# What you will do:
Set down each entry below exactly as it stands.

# Data shown:
=-=-=

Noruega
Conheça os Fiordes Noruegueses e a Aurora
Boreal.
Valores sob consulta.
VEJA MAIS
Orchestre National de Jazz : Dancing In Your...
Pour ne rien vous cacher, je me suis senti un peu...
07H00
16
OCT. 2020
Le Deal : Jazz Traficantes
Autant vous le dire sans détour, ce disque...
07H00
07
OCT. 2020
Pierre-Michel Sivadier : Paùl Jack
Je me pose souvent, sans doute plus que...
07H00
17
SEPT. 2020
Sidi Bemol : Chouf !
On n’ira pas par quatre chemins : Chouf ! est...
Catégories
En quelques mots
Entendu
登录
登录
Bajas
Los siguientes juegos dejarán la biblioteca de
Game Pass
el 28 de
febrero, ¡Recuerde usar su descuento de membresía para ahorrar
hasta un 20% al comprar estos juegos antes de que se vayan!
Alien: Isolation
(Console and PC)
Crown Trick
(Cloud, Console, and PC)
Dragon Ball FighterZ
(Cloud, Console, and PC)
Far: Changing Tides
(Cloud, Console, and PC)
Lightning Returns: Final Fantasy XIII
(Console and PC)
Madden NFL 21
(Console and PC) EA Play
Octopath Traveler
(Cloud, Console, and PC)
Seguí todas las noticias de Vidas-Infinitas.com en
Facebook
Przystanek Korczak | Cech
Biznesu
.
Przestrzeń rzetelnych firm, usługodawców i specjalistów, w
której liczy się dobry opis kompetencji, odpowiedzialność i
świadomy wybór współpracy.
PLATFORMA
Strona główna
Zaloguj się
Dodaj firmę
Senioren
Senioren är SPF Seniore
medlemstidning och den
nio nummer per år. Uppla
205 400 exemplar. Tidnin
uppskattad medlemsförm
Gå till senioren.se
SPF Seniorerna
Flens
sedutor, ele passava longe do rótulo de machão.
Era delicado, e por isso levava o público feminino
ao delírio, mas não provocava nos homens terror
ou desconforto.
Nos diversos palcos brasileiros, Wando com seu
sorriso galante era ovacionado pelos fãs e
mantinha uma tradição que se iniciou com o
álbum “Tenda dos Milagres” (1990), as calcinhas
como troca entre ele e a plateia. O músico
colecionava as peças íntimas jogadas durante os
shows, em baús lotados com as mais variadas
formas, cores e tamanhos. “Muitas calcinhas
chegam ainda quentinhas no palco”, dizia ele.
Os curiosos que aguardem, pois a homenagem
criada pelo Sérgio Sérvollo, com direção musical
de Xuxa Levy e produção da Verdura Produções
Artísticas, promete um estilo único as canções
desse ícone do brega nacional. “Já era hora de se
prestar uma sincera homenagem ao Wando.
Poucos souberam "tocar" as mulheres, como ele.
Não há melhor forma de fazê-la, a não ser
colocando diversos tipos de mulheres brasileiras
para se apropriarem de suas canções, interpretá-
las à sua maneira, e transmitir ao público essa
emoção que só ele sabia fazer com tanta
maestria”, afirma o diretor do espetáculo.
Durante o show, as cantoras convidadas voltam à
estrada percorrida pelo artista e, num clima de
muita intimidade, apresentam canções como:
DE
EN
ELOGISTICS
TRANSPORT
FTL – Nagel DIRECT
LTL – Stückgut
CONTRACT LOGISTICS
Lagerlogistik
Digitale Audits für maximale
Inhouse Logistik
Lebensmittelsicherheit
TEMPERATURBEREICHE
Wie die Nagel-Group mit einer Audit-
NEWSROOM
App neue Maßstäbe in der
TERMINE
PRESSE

=-=-=

# Your solution:
Noruega
Conheça os Fiordes Noruegueses e a Aurora
Boreal.
Valores sob consulta.
VEJA MAIS
Orchestre National de Jazz : Dancing In Your...
Pour ne rien vous cacher, je me suis senti un peu...
07H00
16
OCT. 2020
Le Deal : Jazz Traficantes
Autant vous le dire sans détour, ce disque...
07H00
07
OCT. 2020
Pierre-Michel Sivadier : Paùl Jack
Je me pose souvent, sans doute plus que...
07H00
17
SEPT. 2020
Sidi Bemol : Chouf !
On n’ira pas par quatre chemins : Chouf ! est...
Catégories
En quelques mots
Entendu
登录
登录
Bajas
Los siguientes juegos dejarán la biblioteca de
Game Pass
el 28 de
febrero, ¡Recuerde usar su descuento de membresía para ahorrar
hasta un 20% al comprar estos juegos antes de que se vayan!
Alien: Isolation
(Console and PC)
Crown Trick
(Cloud, Console, and PC)
Dragon Ball FighterZ
(Cloud, Console, and PC)
Far: Changing Tides
(Cloud, Console, and PC)
Lightning Returns: Final Fantasy XIII
(Console and PC)
Madden NFL 21
(Console and PC) EA Play
Octopath Traveler
(Cloud, Console, and PC)
Seguí todas las noticias de Vidas-Infinitas.com en
Facebook
Przystanek Korczak | Cech
Biznesu
.
Przestrzeń rzetelnych firm, usługodawców i specjalistów, w
której liczy się dobry opis kompetencji, odpowiedzialność i
świadomy wybór współpracy.
PLATFORMA
Strona główna
Zaloguj się
Dodaj firmę
Senioren
Senioren är SPF Seniore
medlemstidning och den
nio nummer per år. Uppla
205 400 exemplar. Tidnin
uppskattad medlemsförm
Gå till senioren.se
SPF Seniorerna
Flens
sedutor, ele passava longe do rótulo de machão.
Era delicado, e por isso levava o público feminino
ao delírio, mas não provocava nos homens terror
ou desconforto.
Nos diversos palcos brasileiros, Wando com seu
sorriso galante era ovacionado pelos fãs e
mantinha uma tradição que se iniciou com o
álbum “Tenda dos Milagres” (1990), as calcinhas
como troca entre ele e a plateia. O músico
colecionava as peças íntimas jogadas durante os
shows, em baús lotados com as mais variadas
formas, cores e tamanhos. “Muitas calcinhas
chegam ainda quentinhas no palco”, dizia ele.
Os curiosos que aguardem, pois a homenagem
criada pelo Sérgio Sérvollo, com direção musical
de Xuxa Levy e produção da Verdura Produções
Artísticas, promete um estilo único as canções
desse ícone do brega nacional. “Já era hora de se
prestar uma sincera homenagem ao Wando.
Poucos souberam "tocar" as mulheres, como ele.
Não há melhor forma de fazê-la, a não ser
colocando diversos tipos de mulheres brasileiras
para se apropriarem de suas canções, interpretá-
las à sua maneira, e transmitir ao público essa
emoção que só ele sabia fazer com tanta
maestria”, afirma o diretor do espetáculo.
Durante o show, as cantoras convidadas voltam à
estrada percorrida pelo artista e, num clima de
muita intimidade, apresentam canções como:
DE
EN
ELOGISTICS
TRANSPORT
FTL – Nagel DIRECT
LTL – Stückgut
CONTRACT LOGISTICS
Lagerlogistik
Digitale Audits für maximale
Inhouse Logistik
Lebensmittelsicherheit
TEMPERATURBEREICHE
Wie die Nagel-Group mit einer Audit-
NEWSROOM
App neue Maßstäbe in der
TERMINE
PRESSE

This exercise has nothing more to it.